Steele and his three black bears, who climbed, posed and waved their paws, drew a crowd of around 50 people on Friday night for their final performance at the opening day of the 32nd Annual Great Rockies Sportshow.
Though Skittles did the trick, Steele said Cindi would've preferred M&Ms.
Barney, a 5-feet, 200-pound, 4-year-old black bear rescued out of Oregon a few years ago, started off the show taking treats from Steele's hand for "standing up like a big bear."
These days Barney is the star of the show, Steele said. The former star, a 26-year-old named Andy, has retired in recent years due to arthritis and old age but still comes along when his owner goes traveling. Steele said that as long as Andy can get in and out of the trailer, he's welcome company on road trips.
As Barney and Cindi performed, Andy napped; Steele said he often naps after a meal. Feeding the three bears is no small task, with each requiring between 5 and 30 pounds of food a day depending on the time of year, Steele said.
As if operating a restaurant, Steele said he buys fruit, vegetables, fish and other meat from wholesalers to help with the cost.
It's possible the bears can smell Steele returning with a truckload of food before they see him.
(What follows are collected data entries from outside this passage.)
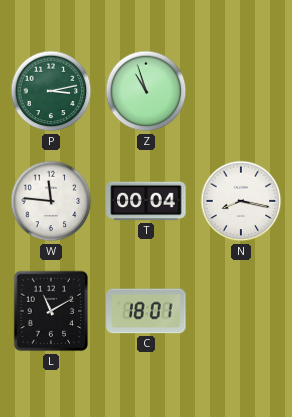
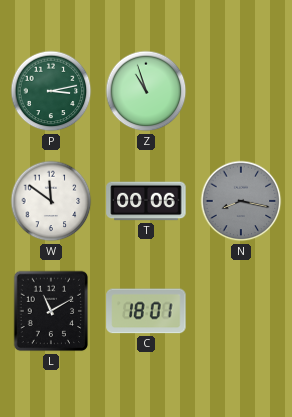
W: 11:46 -> 11:51
T: 00:04 -> 00:06
N dial: white -> grey
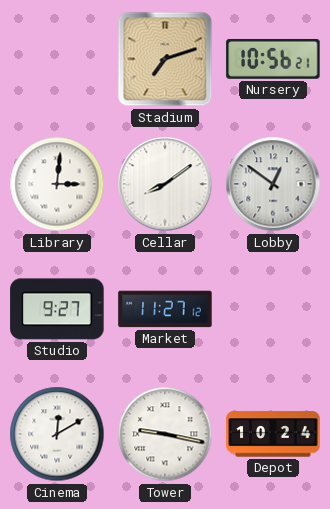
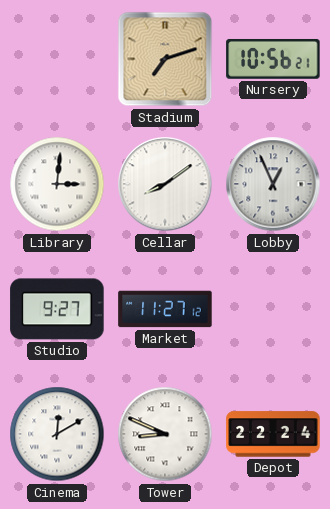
Lobby: 12:51 -> 12:56
Tower: 9:17 -> 8:49
Depot: 10:24 -> 22:24
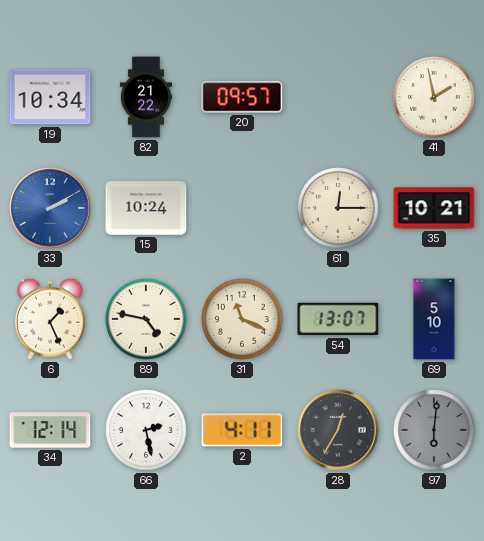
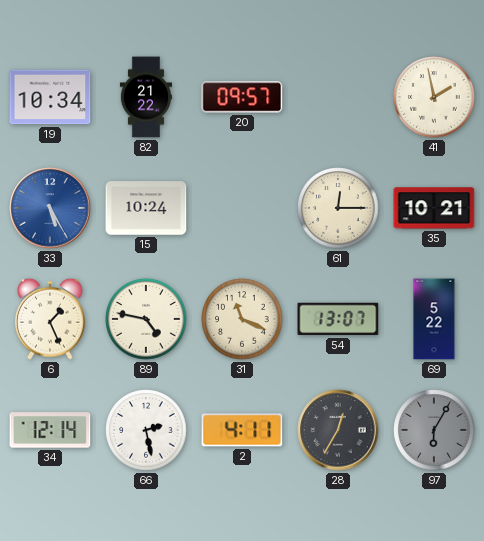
33: 2:10 -> 5:25
69: 5:10 -> 5:22
97: 6:01 -> 6:05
Bears generally have a sense of smell seven times stronger than bloodhounds and 21 times stronger than humans, he said. Bears have been documented smelling food from between four and five miles away, but Steele said under the right wind conditions he believes a bear can smell food from 20 miles away.
Steele said he's worked with other kinds of bears, including grizzly and polar bears, since he began working with large mammals full time in 1977. Each type needs to be dealt with differently, he said.
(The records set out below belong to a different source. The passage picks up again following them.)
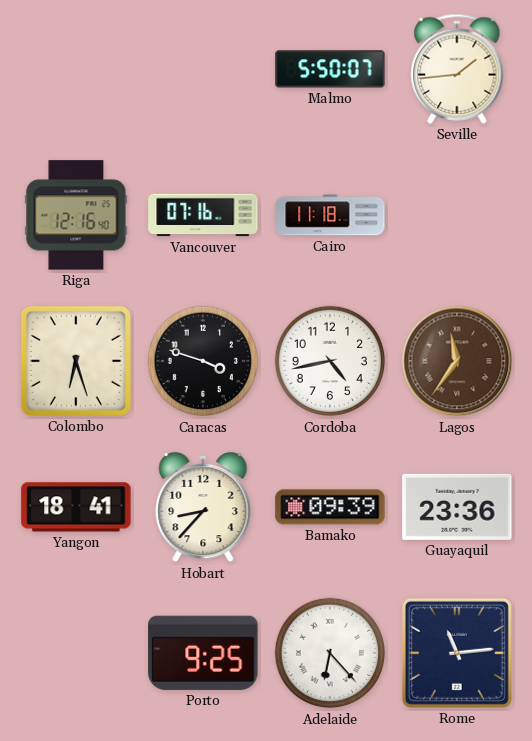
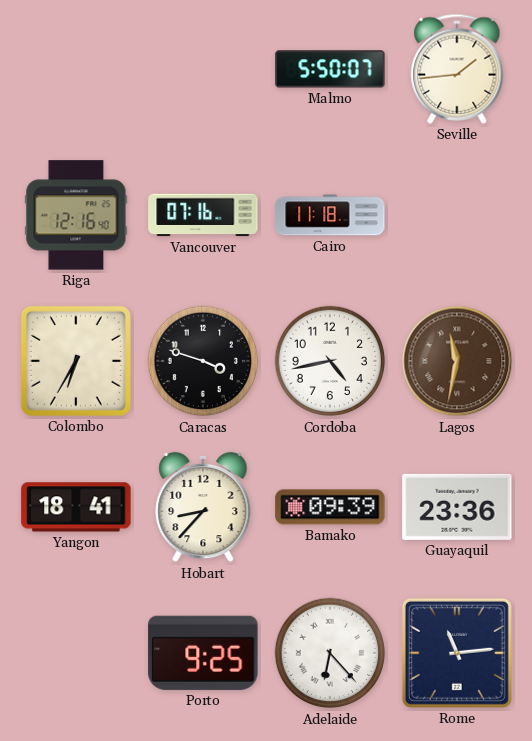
Colombo: 6:27 -> 6:35
Lagos: 11:36 -> 11:32
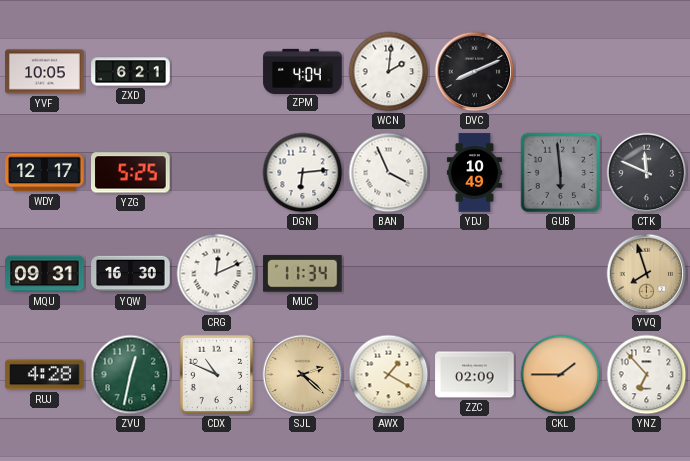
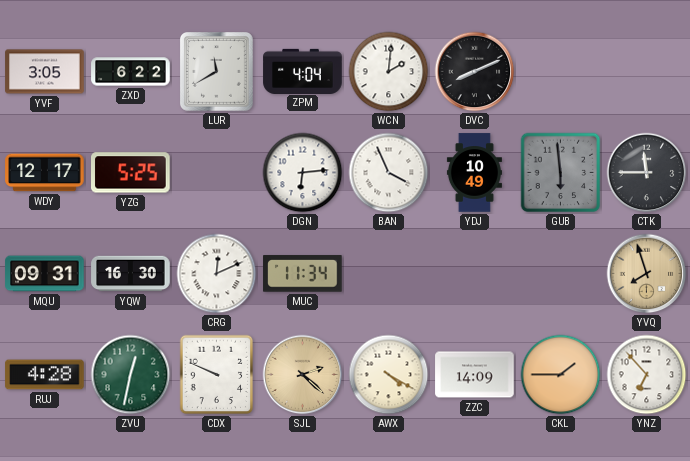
YVF: 10:05 -> 3:05
ZXD: 6:21 -> 6:22
LUR: none -> 11:40
CTK: 11:49 -> 11:45
CDX: 10:49 -> 9:49
AWX: 1:20 -> 4:20
ZZC: 02:09 -> 14:09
Grizzly bears require more one-on-one attention because of their solitary nature, and polar bears need to be treated like both a bear and a tiger because of their strong carnivorous instincts, Steele said.
Steele said Montanans are generally more "bear aware" than the residents of other states where he takes his Texas-based traveling bear show. Still, Steele made sure to tell the audience about the tricks he showed them: "You don't want to try it out in the wild."